Uno dei dibattiti in voga durante il Medioevo e il Rinascimento riguardava in particolare il rapporto tra linguaggio e realtà, ovvero se la parola sia semplicemente un segno arbitrario dell'ente a cui si riferisce, secondo la tradizione aristotelica, oppure se essa esprima e possieda l'essenza stessa dell'oggetto nominato, evocandone il potere, come sostenevano Plotino e i neoplatonici. In termini linguistici si trattava cioè della possibile divergenza, o viceversa dell'identificazione, tra il significato e il significante: nel pensiero magico e occulto una siffatta distinzione non esiste, essendo le parole ritenute equivalenti ai contenuti, potendo persino sostituirli.

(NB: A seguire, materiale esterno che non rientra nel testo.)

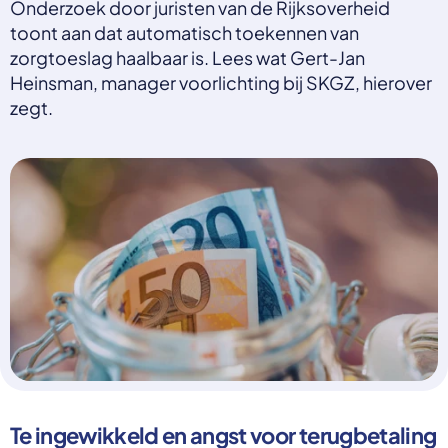
Onderzoek door juristen van de Rijksoverheid
Select a language
toont aan dat automatisch toekennen van
zorgtoeslag haalbaar is. Lees wat Gert-Jan
Nederlands
Heinsman, manager voorlichting bij SKGZ, hierover
English
Deutsch
zegt.
Polski
Romana
български
Overheid moet proactief
Українська
ondersteuning bieden bij schulden, niet
русский
Espanol
straffen
Francais
Schrap de opslag op de zorgpremie voor mensen die
niet kunnen betalen en bied proactieve
ondersteuning, zoals automatische zorgtoeslag. Zo
voorkomt de overheid schulden, vermindert stress
en blijft noodzakelijke zorg toegankelijk.
Lees meer
Te ingewikkeld en angst voor terugbetaling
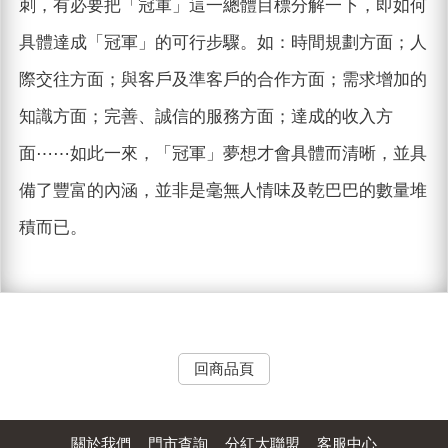
刺，有必要把「冠軍」這一總體目標分解一下，即如何
具體達成「冠軍」的可行步驟。如：時間規劃方面；人
際交往方面；與客戶及準客戶的合作方面；需求增加的
知識方面；完善、誠信的服務方面；達成的收入方
面⋯⋯如此一來，「冠軍」夢想才會具體而清晰，並具
備了豐富的內涵，並非是毫無人情味及乾巴巴的數量堆
積而已。
回商品頁
關於我們
門市查詢
分紅大聯盟
客服中心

Un nome in tal caso avrebbe efficacia da sé, ad esempio l'ematite, ritenuta in grado di fermare le emorragie, avrebbe sortito i suoi effetti semplicemente nominandola, per via della forza ispiratrice della sua radice etimologica.[9] La dottrina delle segnature poteva acquisire così, soprattutto in Paracelso, la possibilità di accedere non solo a un sistema di corrispondenze del simile col simile, ma di spingersi fino a una sorta di fusione cosmica: dove i logici vedevano semplicemente un nesso di analogia, i paracelsiani intuivano un principio di identità entro un gioco di rimandi dalle potenzialità infinite.
Le varie terminologie delle segnature usate all'incirca fino al XVIII secolo, quali «coda di volpe», «erba del diavolo», «zampa di allodola», «zoccolo di Venere», «barba di Giove», «dente di leone», ecc. furono infine rimpiazzate da una nomenclatura meno suggestiva e da una classificazione razionale di cui si avvertiva l'esigenza a seguito dell'arrivo in Europa di nuove specie di piante, erbe e semi, provenienti dalle moderne esplorazioni geografiche.
Il sistema di Linneo venne incontro a questa esigenza, fornendo non solo un dizionario, ma anche una grammatica della botanica, in grado di rendere conto di tutte le varietà conosciute e sconosciute, con due sole parole latine composte da meno di 12 lettere ciascuna, che evitando l'eccesso di consonanti risuonassero armoniose all'udito. Linneo raggiunse l'obiettivo di riuscire a dedurre da una foglia o da un frutto l'intero albero o la pianta corrispondente, sebbene basando una tale capacità non più sulle virtù della magia popolare, ma sulla logica di un'«algebra floreale». Il suo successo restò tuttavia limitato all'ambito di una natura intesa come un insieme di specie fisse: l'avvento del darwinismo l'avrebbe rimesso in discussione.